La crise des « lasagnes » est une conséquence directe de l’exploitation animale, qui dans la logique du profit pousse toujours plus à l’extrême la gestion de la production. Si la France aime ainsi son image d’Epinal de pays de fermes et de paysans, la réalité est toute autre : l’agro-industrie est surpuissante.

En illustration, voici un intéressant article du Courrier Picard, qui traite de la concentration des abattoirs. Ce qui est d’autant plus pratique pour les fermer demain ! Car l’exploitation animale arrivant à son point culminant ne peut que s’effondrer que comme un château de cartes !

PICARDIE Les abattoirs sont abattus

Il y en avait autrefois dans la plupart des grosses bourgades… Il n’en reste souvent qu’un par département. L’abattage connaît une concentration qui finit par nuire.

«C‘est vrai, je regrette un peu l’époque où je me rendais chez un éleveur de Crécy-en-Ponthieu pour y choisir mes bêtes sur pied. Mais c’est vrai aussi qu’aujourd’hui on n’a plus vraiment le temps

Artisan boucher installé à Abbeville, Frédéric Botte achète désormais, comme la quasi-totalité des boucheries traditionnelles, sa viande chez un grossiste. Lagache, Lebel Viande… Dans le jargon, on les appelle des « chevillards».

Ces grossistes achètent la viande sur pied à un producteur qui fait abattre les bêtes. Ils récupèrent les carcasses et les débitent pour le compte de leurs clients.

«Le système fonctionne bien, estime Jean-Louis Delayen, artisan à Amiens. Je téléphone en fin de semaine pour passer mes commandes et j’ai au bout du compte une qualité identique à celle que j’avais lorsque j’allais chez Défial (les ex-abattoirs d’Amiens fermés) choisir mes bêtes.»

Changement d’époque, nouveaux circuits… Ces quinze ou vingt dernières années, le paysage de l’abattage a considérablement évolué dans l’Hexagone, pour passer d’une logique de proximité à une logique de concentration.

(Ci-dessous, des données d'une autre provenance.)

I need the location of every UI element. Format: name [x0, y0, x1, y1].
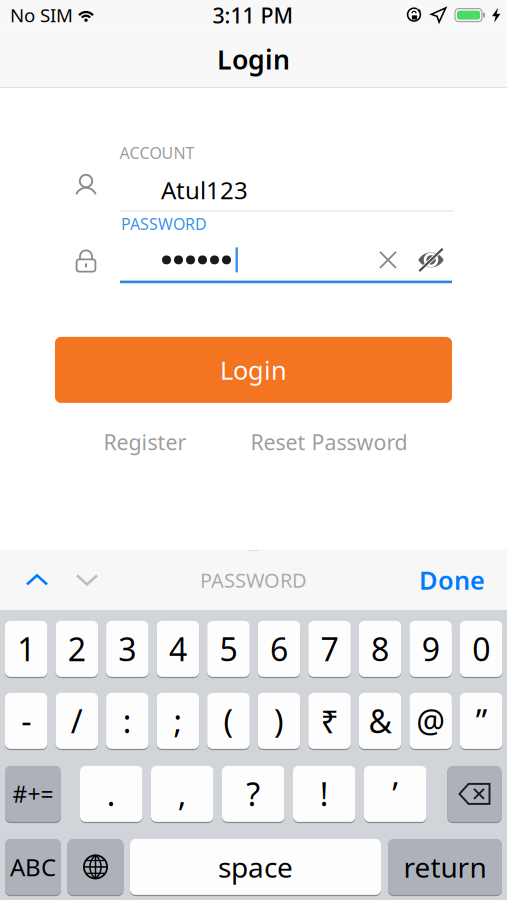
staticText: ;	[173, 700, 182, 742]
button[interactable]: Reset Password	[236, 425, 422, 459]
staticText: 6	[270, 628, 288, 670]
button[interactable]: /	[56, 692, 98, 750]
button[interactable]: 1	[5, 620, 48, 678]
button[interactable]: return	[388, 838, 502, 896]
button[interactable]: -	[5, 692, 48, 750]
staticText: !	[320, 773, 329, 815]
staticText: 7	[320, 628, 338, 670]
button[interactable]: ”	[460, 692, 502, 750]
staticText: :	[123, 700, 132, 742]
button[interactable]: ’	[364, 765, 426, 822]
staticText: PASSWORD	[121, 213, 207, 234]
button[interactable]: Login	[55, 337, 452, 403]
staticText: Login	[220, 353, 287, 387]
staticText: .	[107, 773, 116, 815]
button[interactable]: Register	[75, 425, 215, 459]
staticText: )	[274, 700, 284, 742]
staticText: /	[71, 700, 83, 742]
button[interactable]: ,	[151, 765, 214, 822]
button[interactable]: ₹	[308, 692, 351, 750]
staticText: @	[416, 700, 445, 742]
staticText: 8	[371, 628, 389, 670]
staticText: ₹	[320, 700, 338, 742]
button[interactable]: Delete	[447, 765, 502, 822]
staticText: &	[369, 700, 392, 742]
button[interactable]: 7	[308, 620, 351, 678]
staticText: Done	[419, 563, 485, 597]
button[interactable]: Show password	[411, 240, 451, 280]
staticText: 3	[118, 628, 136, 670]
button[interactable]: #+=	[5, 765, 61, 822]
staticText: ?	[246, 773, 260, 815]
button[interactable]: 6	[258, 620, 300, 678]
staticText: space	[218, 848, 293, 886]
staticText: Atul123	[161, 174, 248, 206]
button[interactable]: !	[293, 765, 356, 822]
staticText: 5	[219, 628, 237, 670]
button[interactable]: :	[106, 692, 149, 750]
button[interactable]: 4	[157, 620, 199, 678]
button[interactable]: Next keyboard	[68, 838, 124, 896]
staticText: ’	[392, 773, 398, 815]
button[interactable]: 3	[106, 620, 149, 678]
button[interactable]: )	[258, 692, 300, 750]
staticText: 0	[472, 628, 490, 670]
staticText: 4	[169, 628, 187, 670]
button[interactable]: &	[359, 692, 401, 750]
staticText: Reset Password	[250, 428, 408, 456]
staticText: Register	[104, 428, 186, 456]
button[interactable]	[68, 838, 124, 896]
staticText: -	[21, 700, 31, 742]
button[interactable]: 2	[56, 620, 98, 678]
button[interactable]: Next field	[64, 554, 110, 606]
staticText: ,	[178, 773, 187, 815]
button[interactable]: Previous field	[14, 554, 60, 606]
button[interactable]: space	[130, 838, 381, 896]
staticText: #+=	[12, 779, 54, 809]
staticText: 1	[17, 628, 35, 670]
staticText: 2	[68, 628, 86, 670]
staticText: ABC	[10, 851, 56, 883]
staticText: return	[404, 848, 486, 886]
staticText: No SIM	[10, 3, 73, 28]
button[interactable]: .	[80, 765, 142, 822]
button[interactable]: Done	[405, 554, 485, 606]
button[interactable]: 5	[207, 620, 250, 678]
button[interactable]: 8	[359, 620, 401, 678]
staticText: 9	[422, 628, 440, 670]
staticText: 3:11 PM	[212, 1, 294, 29]
button[interactable]: (	[207, 692, 250, 750]
button[interactable]: ABC	[5, 838, 61, 896]
staticText: ”	[476, 700, 487, 742]
button[interactable]: ;	[157, 692, 199, 750]
button[interactable]: 9	[409, 620, 452, 678]
staticText: Login	[217, 41, 290, 77]
button[interactable]: Clear password	[368, 240, 408, 280]
staticText: PASSWORD	[200, 567, 307, 593]
button[interactable]	[447, 765, 502, 822]
staticText: (	[223, 700, 233, 742]
staticText: ACCOUNT	[120, 142, 194, 164]
button[interactable]: @	[409, 692, 452, 750]
button[interactable]: ?	[222, 765, 284, 822]
button[interactable]: 0	[460, 620, 502, 678]
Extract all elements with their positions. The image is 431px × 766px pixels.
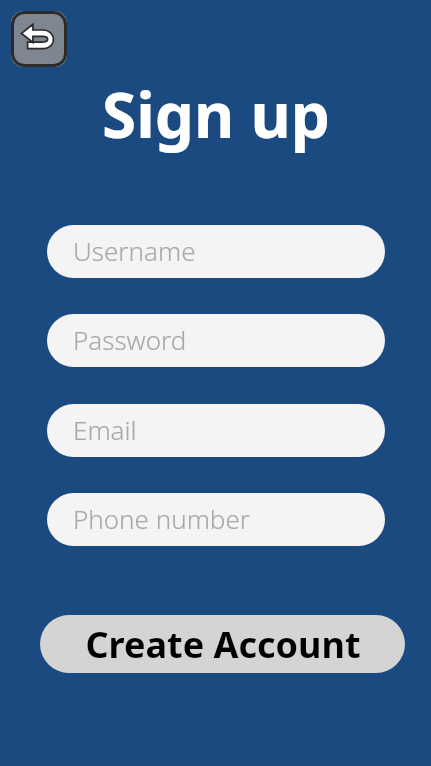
staticText: Create Account: [85, 620, 361, 669]
button[interactable]: Password: [47, 314, 385, 367]
staticText: Password: [73, 322, 187, 357]
staticText: Username: [73, 233, 196, 268]
button[interactable]: Back: [11, 11, 67, 67]
button[interactable]: Username: [47, 225, 385, 278]
staticText: Phone number: [73, 501, 251, 536]
staticText: Email: [73, 412, 137, 447]
button[interactable]: Email: [47, 404, 385, 457]
button[interactable]: Phone number: [47, 493, 385, 546]
button[interactable]: Create Account: [40, 615, 405, 673]
staticText: Sign up: [102, 72, 330, 156]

Rationalisation des coûts oblige.

Il reste un abattoir dans la Somme et un dans l’Oise

Dernier épisode en date: la fermeture, le 1erfévrier, des abattoirs de Domart-en-Ponthieu dans la Somme, ne laisse qu’un établissement dans le département, à Montdidier.

Dans l’Oise, il ne reste que les abattoirs Bigard à Formerie. Exception qui confirme la règle, l’Aisne en compte encore trois: à Laon, Hirson et au Nouvion-en-Thiérache. Mais ce dernier qui abat exclusivement des porcs, a failli disparaître et a été repris in extremis par une vingtaine de salariés qui ont créé une société coopérative et participative (Scop).

Au cœur de ce phénomène de concentration: les coûts, devenus très importants, couplés à une baisse de la consommation de viande.

«Quand vous achetez une prestation d’abattage, elle représente une ligne sur la facture avec X kilos de viande multipliés par le prix. En dessous, il y a douze lignes de taxes qui doublent le prix. Aujourd’hui, plus personne ne fait ce métier-là pour gagner de l’argent, mais pour assurer la sécurité de ses abattages», résume Maurice Soufflet directeur des établissements Lagache, à Friaucourt (Somme).

Lui achète toujours ses bêtes sur pied. Et s’efforce de rester dans ce schéma de proximité qui a longtemps prévalu: «Mais ça devient difficile parce qu’il y a de moins en moins d’abattoirs. Si les acheteurs ne se déplacent plus, les bêtes elles, font de plus en plus de kilomètres».

Une concentration qui finira par avoir ses limites. L’allongement des trajets étant forcément synonyme de renchérissement du coût du transport et de régression en termes de bien-être des animaux.

Si tout le monde a semblé jusqu’ici se satisfaire de la rationalisation du réseau – à commencer par l’État qui a trouvé là le moyen d’assurer un contrôle à la fois plus efficace et moins coûteux des normes sanitaires – on a atteint un seuil en deçà duquel, il deviendra compliqué de faire abattre les bêtes dans de bonnes conditions.

Le ministère de l’Agriculture planche sur un schéma. Sachant qu’il lui manque une donnée essentielle: au bout du bout, ce sont les industriels qui décident.